Positive isolation methods are those which remain effective even if there is equipment failure or operator error. These techniques apply not only to vessels, piping and tanks but also to pneumatic and hydraulic equipment.
The sketch shows some of the various isolation techniques that can be used to protect workers in the process industries. The process containing toxic or flammable chemicals under pressure is on the left; the open system, where the workers are present, is on the right. The order is from the least to the most secure.
There are many ways of isolating equipment. Each offers different levels of security. They include
- Level 1 — Closed Valve
- Level 2 — Closed Valve with Open Bleeder
- Level 3 — Double Block and Bleed
- Level 4 — Block and Bleed with Line Break
- Level 5 Block, Bleed and Spectacle Blind
- Level 6 Double Block and Bleed with Blind
- Level 7 — Double Block and Bleed with Line Break
Blinds process piping. Blinds - also known as blanks or spades - provide positive isolation between sections of a process. The following guidance is provided to do with the location, installation, and use of blinds.

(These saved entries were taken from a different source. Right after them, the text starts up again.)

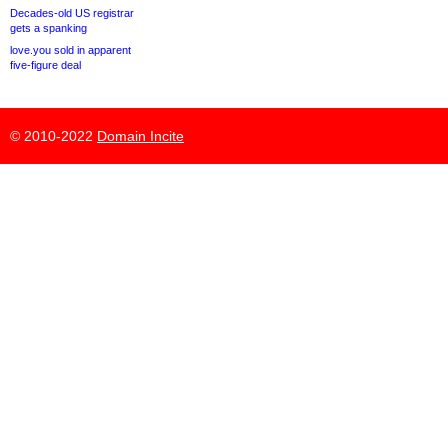
Decades-old US registrar
gets a spanking
love.you sold in apparent
five-figure deal
© 2010-2022
Domain Incite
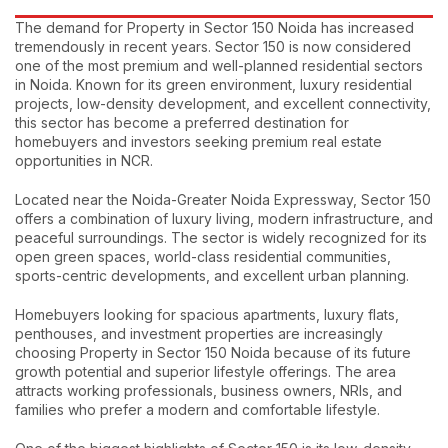
The demand for Property in Sector 150 Noida has increased
tremendously in recent years. Sector 150 is now considered
one of the most premium and well-planned residential sectors
in Noida. Known for its green environment, luxury residential
projects, low-density development, and excellent connectivity,
this sector has become a preferred destination for
homebuyers and investors seeking premium real estate
opportunities in NCR.
Located near the Noida-Greater Noida Expressway, Sector 150
offers a combination of luxury living, modern infrastructure, and
peaceful surroundings. The sector is widely recognized for its
open green spaces, world-class residential communities,
sports-centric developments, and excellent urban planning.
Homebuyers looking for spacious apartments, luxury flats,
penthouses, and investment properties are increasingly
choosing Property in Sector 150 Noida because of its future
growth potential and superior lifestyle offerings. The area
attracts working professionals, business owners, NRIs, and
families who prefer a modern and comfortable lifestyle.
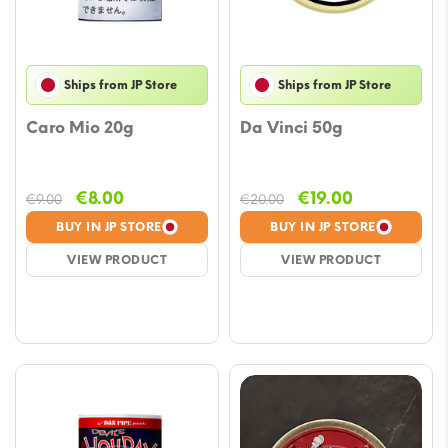
Ships from JP Store
Ships from JP Store
Caro Mio 20g
Da Vinci 50g
Original
Current
Original
Current
€
8.00
€
19.00
€
9.00
€
20.00
price
price
price
price
BUY IN JP STORE
BUY IN JP STORE
was:
is:
was:
is:
VIEW PRODUCT
VIEW PRODUCT
€9.00.
€8.00.
€20.00.
€19.00.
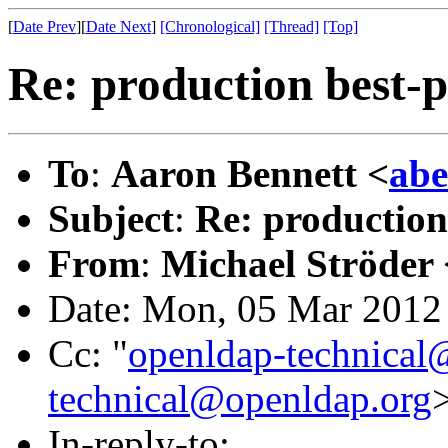
[
Date Prev
][
Date Next
]
[Chronological]
[Thread]
[Top]
Re: production best-p
To
:
Aaron Bennett <
abe
Subject
:
Re: production
From
:
Michael Ströder 
Date: Mon, 05 Mar 2012
Cc: "
openldap-technical
technical@openldap.org
In-reply-to:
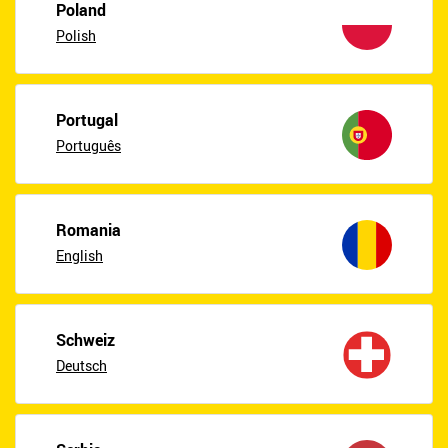
Poland
Polish
Portugal
Português
Romania
English
Schweiz
Deutsch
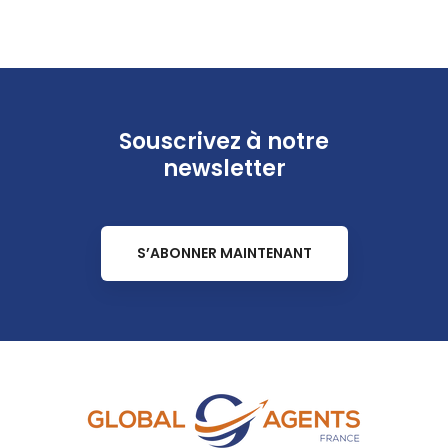
Souscrivez à notre
newsletter
S’ABONNER MAINTENANT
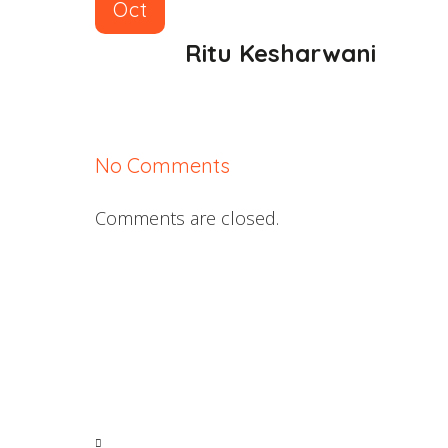
Oct
Ritu Kesharwani
No Comments
Comments are closed.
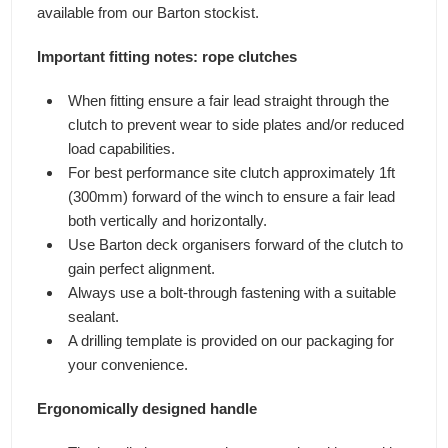
available from our Barton stockist.
Important fitting notes: rope clutches
When fitting ensure a fair lead straight through the
clutch to prevent wear to side plates and/or reduced
load capabilities.
For best performance site clutch approximately 1ft
(300mm) forward of the winch to ensure a fair lead
both vertically and horizontally.
Use Barton deck organisers forward of the clutch to
gain perfect alignment.
Always use a bolt-through fastening with a suitable
sealant.
A drilling template is provided on our packaging for
your convenience.
Ergonomically designed handle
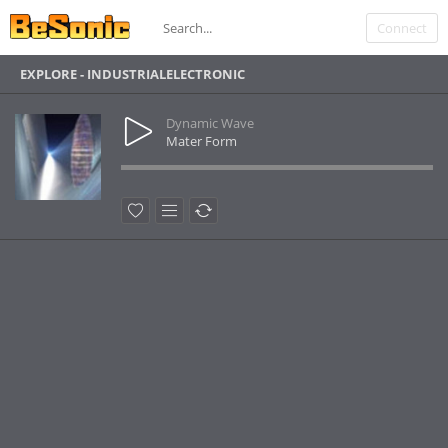
Connect
EXPLORE - INDUSTRIALELECTRONIC
Dynamic Wave
Mater Form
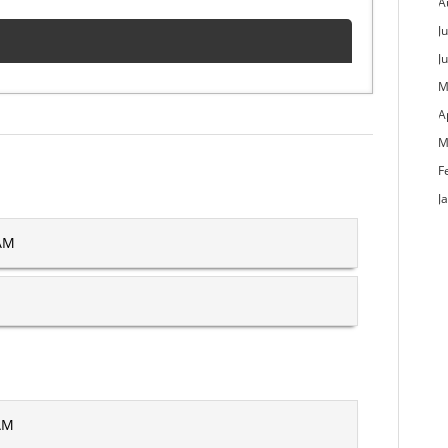
A
Ju
J
M
A
M
F
J
 AM
 AM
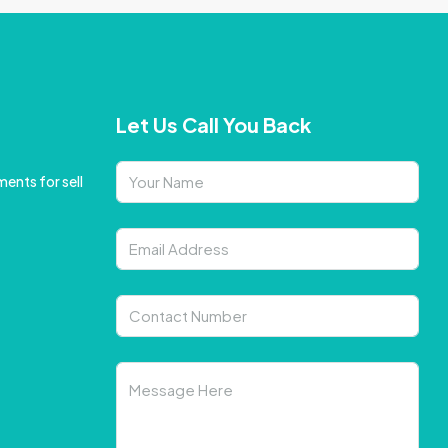
Let Us Call You Back
ents for sell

- At battery limits in all process, utility, relief, and blowdown lines;
- As required for inspection, maintenance, testing, or alternative operation of
equipment, such as vessels, heaters, rotating equipment, or exchangers;
- Where segregation of fluids is required;
- Blinds should be installed in horizontal lines where possible. Doing so makes
handling and installation easier and reduces the chances of damaging the
gaskets during installation. Also, blinds in vertical lines may trap liquid above
them. For this reason, blinds should not be used in vertical water or steam
lines where there is a potential for freezing;
- Blinds for rotating equipment and the tube side of shell-and-tube heat exchangers should not be located at the equipment flanges;
- Piping at locations where blinds and their associated spool pieces should be arranged so as to permit the removal of the bolting for the blinds, and to allow space for swinging the blind once it is unbolted;
- Supports to maintain piping alignment when blinds are being installed or removed are required if the piping or other items, such as valves, are located at or near the blind location;
- When selecting a location for a blind to be inserted it is important to make sure that sufficient space is available not only to insert the blind but also for the equipment needed to lift the blind into place;
- When it is expected that a blind will be inserted and removed on a regular basis, platforms should be provided;
- Permanent handling equipment shall be provided for all blinds weighing more than 45 kg (100 lb).
Most blinds are either of the line or spectacle type.
A line blind - also known as a spade, paddle, skillet, pancake, or slip blind - consists of a solid metal disk with a thin length of metal attached to it. The metal of the blind should be rated for full process pressure on one side and atmospheric pressure on the other side. The handle on the blind should be long enough so that it can be seen through insulation and any other materials that might be covering the flange.
If a flange is to be routinely blinded, a spectacle blind (also known as a figure of eight blind, disk and donut, or simply a spec blind) can be installed. This type of blind looks like a pair of spectacles or the number 8, with one section closed and the other open.
When the flange is broken and the line cleared, the blind can be rotated around the one bolt that is left in the flange. It is simple to ensure that the blind has been installed because the open part of the blind will be sticking out from the flange face.
If spectacle blinds in horizontal pipes are insulated, the spectacle blind should point downwards at an angle of 45º to avoid water leaking into the insulation.
Figures 3 and 4 show spec blinds in the open and closed positions respectively.